The new technology analyses online and social media consumer comments about products to inform designers so they can create better products consumers will love.
Professor Daizhong Su and his team at Nottingham Trent’s Advanced Design and Manufacturing Engineering Centre says a recent design case study shows how innovative design can be achieved from a better understanding of consumer preferences.
“At our fingertips is an array of data which tells us the strengths and weaknesses of almost every product in the world,” said Professor Su. “We’ve developed a way to harness this valuable information and create a powerful approach which could change the way we think about design.
“It has the potential to make tomorrow’s products more innovative, user-friendly, sustainable and better informed of user requirements.”

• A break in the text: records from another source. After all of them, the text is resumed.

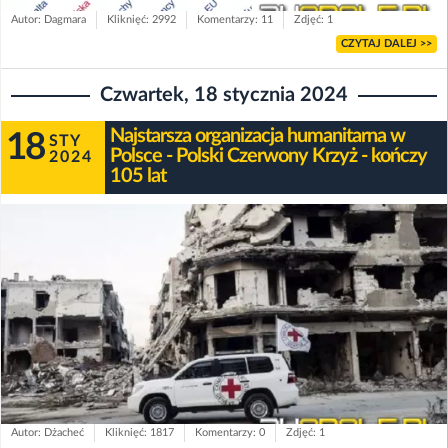
Autor: Dagmara
Kliknięć: 2992
Komentarzy: 11
Zdjęć: 1
CZYTAJ DALEJ >>
Czwartek, 18 stycznia 2024
Najstarsza organizacja humanitarna w
18
STY
Polsce - Polski Czerwony Krzyż - kończy
2024
105 lat
Autor: Dżacheć
Kliknięć: 1817
Komentarzy: 0
Zdjęć: 1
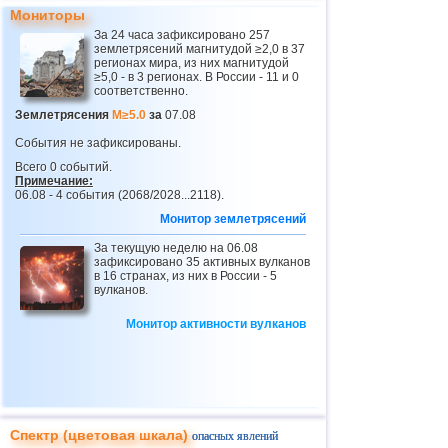
Мониторы
За 24 часа зафиксировано 257
землетрясений магнитудой ≥2,0 в 37
регионах мира, из них магнитудой
≥5,0 - в 3 регионах. В России - 11 и 0
соответственно.
Землетрясения
M≥5.0
за
07.08
События не зафиксированы.
Всего 0 событий.
Примечание:
06.08 - 4 события (2068/2028...2118).
Монитор землетрясений
За текущую неделю на 06.08
зафиксировано 35 активных вулканов
в 16 странах, из них в России - 5
вулканов.
Монитор активности вулканов
Спектр (цветовая шкала)
опасных явлений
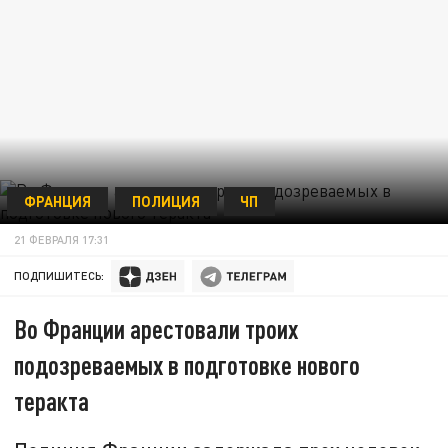
ФРАНЦИЯ
ПОЛИЦИЯ
ЧП
21 ФЕВРАЛЯ 17:31
ПОДПИШИТЕСЬ:
Во Франции арестовали троих
подозреваемых в подготовке нового
теракта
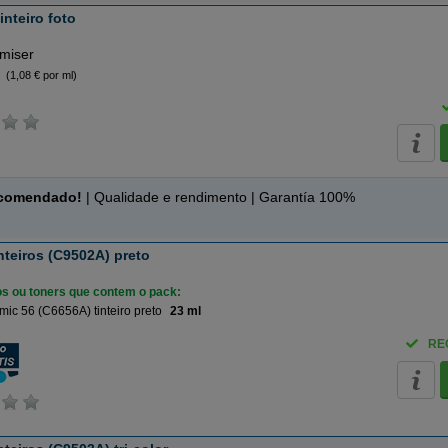
nteiro foto
imiser
(1,08 € por ml)
ecomendado!
| Qualidade e rendimento | Garantía 100%
nteiros (C9502A) preto
ros ou toners que contem o pack:
ic 56 (C6656A) tinteiro preto
23 ml
RE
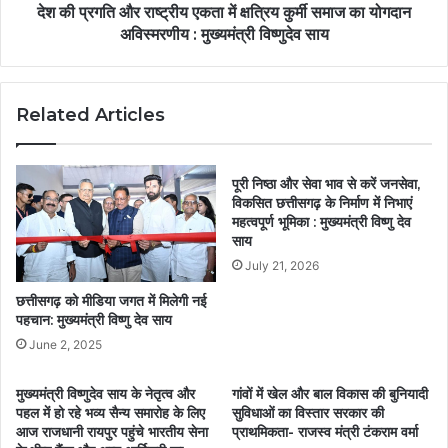
देश की प्रगति और राष्ट्रीय एकता में क्षत्रिय कुर्मी समाज का योगदान
अविस्मरणीय : मुख्यमंत्री विष्णुदेव साय
Related Articles
पूरी निष्ठा और सेवा भाव से करें जनसेवा,
विकसित छत्तीसगढ़ के निर्माण में निभाएं
महत्वपूर्ण भूमिका : मुख्यमंत्री विष्णु देव
साय
July 21, 2026
छत्तीसगढ़ को मीडिया जगत में मिलेगी नई
पहचान: मुख्यमंत्री विष्णु देव साय
June 2, 2025
मुख्यमंत्री विष्णुदेव साय के नेतृत्व और
गांवों में खेल और बाल विकास की बुनियादी
पहल में हो रहे भव्य सैन्य समारोह के लिए
सुविधाओं का विस्तार सरकार की
आज राजधानी रायपुर पहुंचे भारतीय सेना
प्राथमिकता- राजस्व मंत्री टंकराम वर्मा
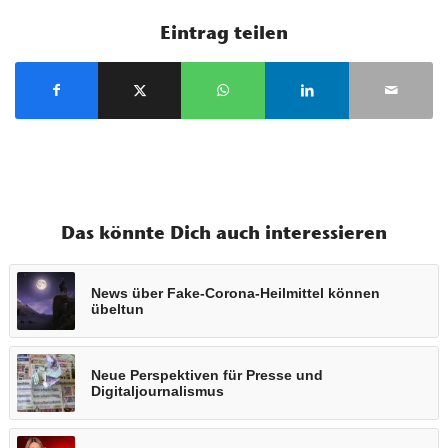
Eintrag teilen
Das könnte Dich auch interessieren
News über Fake-Corona-Heilmittel können
übeltun
Neue Perspektiven für Presse und
Digitaljournalismus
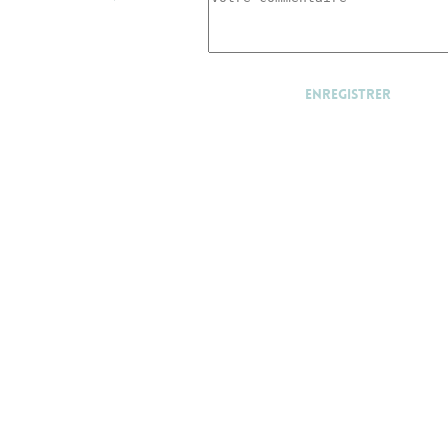
Enregistrer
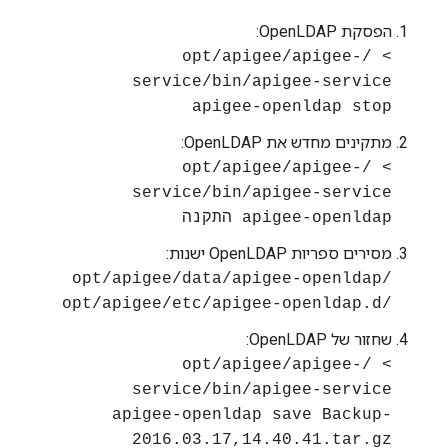
הפסקת OpenLDAP:
> /opt/apigee/apigee-
service/bin/apigee-service
apigee-openldap stop
מתקינים מחדש את OpenLDAP:
> /opt/apigee/apigee-
service/bin/apigee-service
apigee-openldap התקנה
מסירים ספריות OpenLDAP ישנות:
/opt/apigee/data/apigee-openldap
/opt/apigee/etc/apigee-openldap.d
שחזור של OpenLDAP:
> /opt/apigee/apigee-
service/bin/apigee-service
apigee-openldap save Backup-
2016.03.17,14.40.41.tar.gz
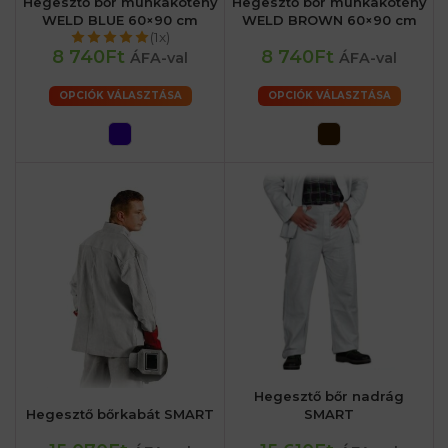
Hegesztő bőr munkakötény
Hegesztő bőr munkakötény
WELD BLUE 60×90 cm
WELD BROWN 60×90 cm
(1x)
8 740Ft
8 740Ft
ÁFA-val
ÁFA-val
OPCIÓK VÁLASZTÁSA
OPCIÓK VÁLASZTÁSA
Hegesztő bőr nadrág
Hegesztő bőrkabát SMART
SMART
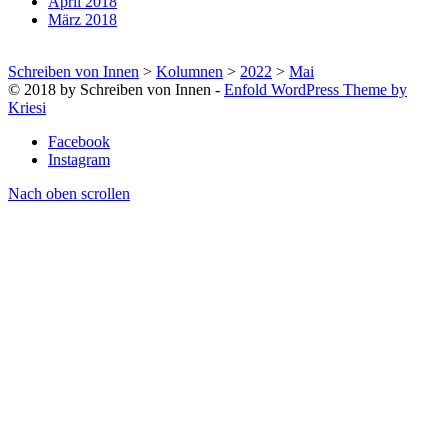
April 2018
März 2018
Schreiben von Innen
>
Kolumnen
>
2022
>
Mai
© 2018 by Schreiben von Innen -
Enfold WordPress Theme by
Kriesi
Facebook
Instagram
Nach oben scrollen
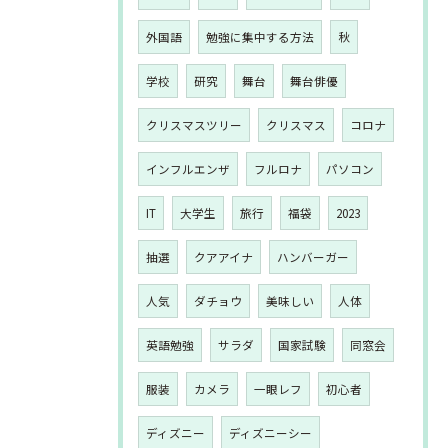
外国語
勉強に集中する方法
秋
学校
研究
舞台
舞台俳優
クリスマスツリー
クリスマス
コロナ
インフルエンザ
フルロナ
パソコン
IT
大学生
旅行
福袋
2023
抽選
クアアイナ
ハンバーガー
人気
ダチョウ
美味しい
人体
英語勉強
サラダ
国家試験
同窓会
服装
カメラ
一眼レフ
初心者
ディズニー
ディズニーシー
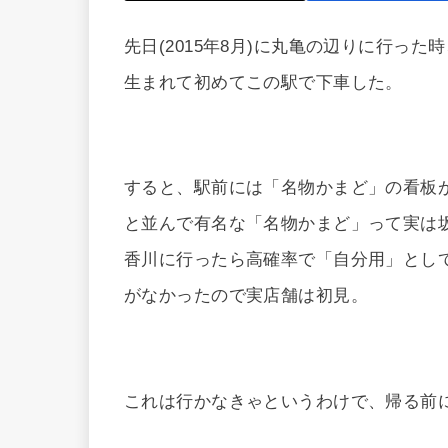
先日(2015年8月)に丸亀の辺りに行っ
生まれて初めてこの駅で下車した。
すると、駅前には「名物かまど」の看板
と並んで有名な「名物かまど」って実は
香川に行ったら高確率で「自分用」とし
がなかったので実店舗は初見。
これは行かなきゃというわけで、帰る前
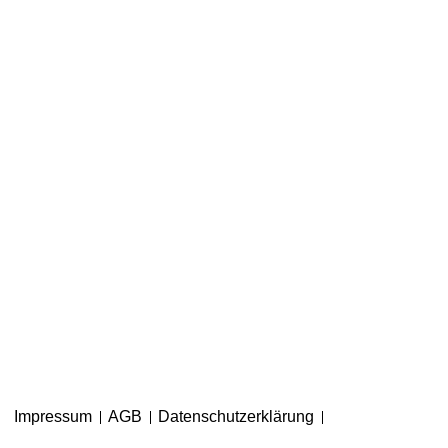
Impressum
AGB
Datenschutzerklärung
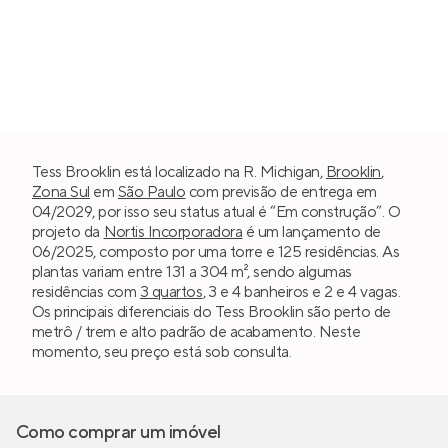
Tess Brooklin está localizado na R. Michigan,
Brooklin
,
Zona Sul
em
São Paulo
com previsão de entrega em
04/2029, por isso seu status atual é “Em construção”. O
projeto da
Nortis Incorporadora
é um lançamento de
06/2025, composto por uma torre e 125 residências. As
plantas variam entre 131 a 304 m², sendo algumas
residências com
3 quartos
, 3 e 4 banheiros e 2 e 4 vagas.
Os principais diferenciais do Tess Brooklin são perto de
metrô / trem e alto padrão de acabamento. Neste
momento, seu preço está sob consulta.
Como comprar um imóvel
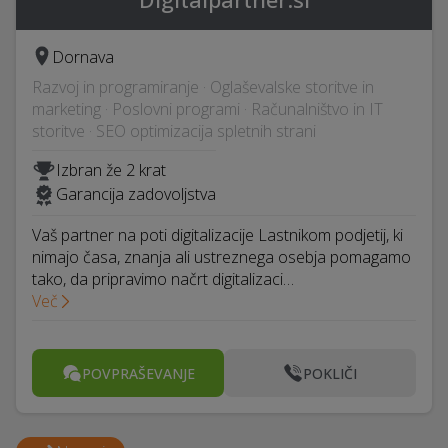
Dornava
Razvoj in programiranje · Oglaševalske storitve in
marketing · Poslovni programi · Računalništvo in IT
storitve · SEO optimizacija spletnih strani
Izbran že 2 krat
Garancija zadovoljstva
Vaš partner na poti digitalizacije Lastnikom podjetij, ki
nimajo časa, znanja ali ustreznega osebja pomagamo
tako, da pripravimo načrt digitalizaci…
Več
POVPRAŠEVANJE
POKLIČI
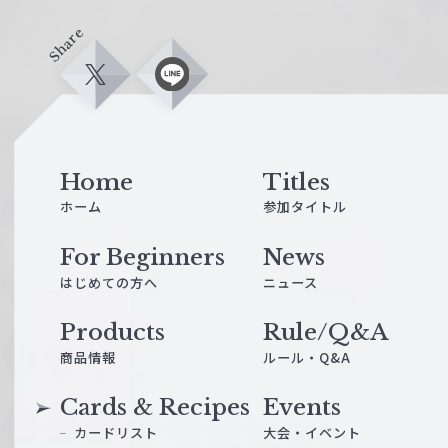
Share
X
L
i
n
e
Home
Titles
ホーム
参加タイトル
For Beginners
News
はじめての方へ
ニュース
Products
Rule/Q&A
商品情報
ルール・Q&A
Cards & Recipes
Events
カードリスト
大会・イベント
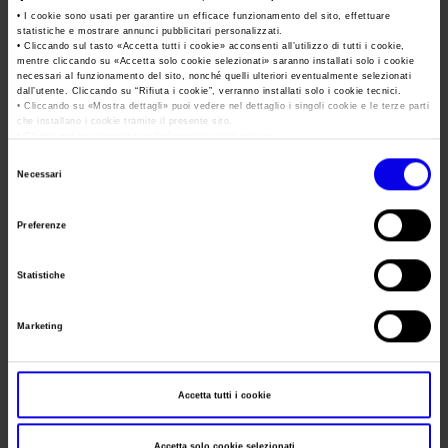
Area Fornitori
Accredito Stampa Marmomac 2026
Data
14/05/2026 - 16/05/2026
• I cookie sono usati per garantire un efficace funzionamento del sito, effettuare
Numeri della fiera
statistiche e mostrare annunci pubblicitari personalizzati.
• Cliccando sul tasto «
Accetta tutti i cookie
» acconsenti all’utilizzo di tutti i cookie,
Lavora con noi
Frequenza
Annual
Servizi in quartiere per la stampa
Carta dei Valori
mentre cliccando su «
Accetta solo cookie selezionati
» saranno installati solo i cookie
necessari al funzionamento del sito, nonché quelli ulteriori eventualmente selezionati
Contatti Ufficio Stampa
Website
https://www.wine2asia.net/en/
Parità di genere
dall’utente. Cliccando su “
Rifiuta i cookie
”, verranno installati solo i cookie tecnici.
Contatti
• Cliccando su «
Mostra dettagli
» puoi vedere nel dettaglio i singoli cookie e le terze parti
E-mail
china@veronafiere.it
che installano i cookie tramite il presente sito.
Modello di Organizzazione, Gestione e Controllo
•
Clicca qui
per visualizzare l'informativa sulla privacy.
Codice Etico
Selezione
Necessari
del
Responsabilità Sociale d’Impresa
Segreteria
consenso
organizzativa
Responsabilità ambientale
Preferenze
Indirizzo
Certificazioni riconosciute
Statistiche
Telefono
Società trasparente
Fax
Compensi Organi Societari
Marketing
Website
Bilanci Societari
E-mail
Accetta tutti i cookie
Accetta solo cookie selezionati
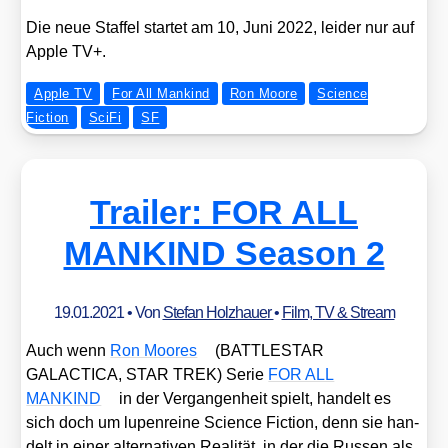
Die neue Staf­fel star­tet am 10, Juni 2022, lei­der nur auf
Apple TV+.
Apple TV
For All Mankind
Ron Moore
Science
Fiction
SciFi
SF
Trailer: FOR ALL
MANKIND Season 2
19.01.2021
• Von
Stefan Holzhauer
•
Film, TV & Stream
Auch wenn
Ron Moo­res
(BATTLESTAR
GALACTICA, STAR TREK) Serie
FOR ALL
MANKIND
in der Ver­gan­gen­heit spielt, han­delt es
sich doch um lupen­rei­ne Sci­ence Fic­tion, denn sie han­
delt in einer alter­na­ti­ven Rea­li­tät, in der die Rus­sen als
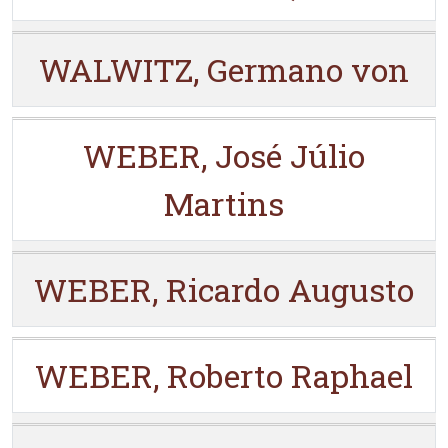
WALWITZ, Germano von
WEBER, José Júlio
Martins
WEBER, Ricardo Augusto
WEBER, Roberto Raphael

Keywords are entered into the new computer program and it then categorises reviews - breaking down the positive and negative comments on products and product features. ( The program disregards spam comments.)
The research team worked with design students to test the technology with the design of a desk lamp. By using the algorithm to detect thousands of comments about desk lamps and to sort the positives and the negatives about them. The students then designed a lamp with the popular features.
The 'big data' desk lamp has an on/off switch that controls brightness, a sustainable bamboo base and LED casing, a brushed aluminium neck and an adjustable arm. An early stage example, but one that shows promise.
“The case study is part of our on-going research into the online data mining of consumer views,” said Professor Su.
“It shows how the use of big data can help customise consumer preferences into the product development process, helping determine important design decisions to meet customer needs more accurately.”
Note - This research is based on the outcome of a collaboration with industrial partners supported by EU FP7 and Eco-innovation projects.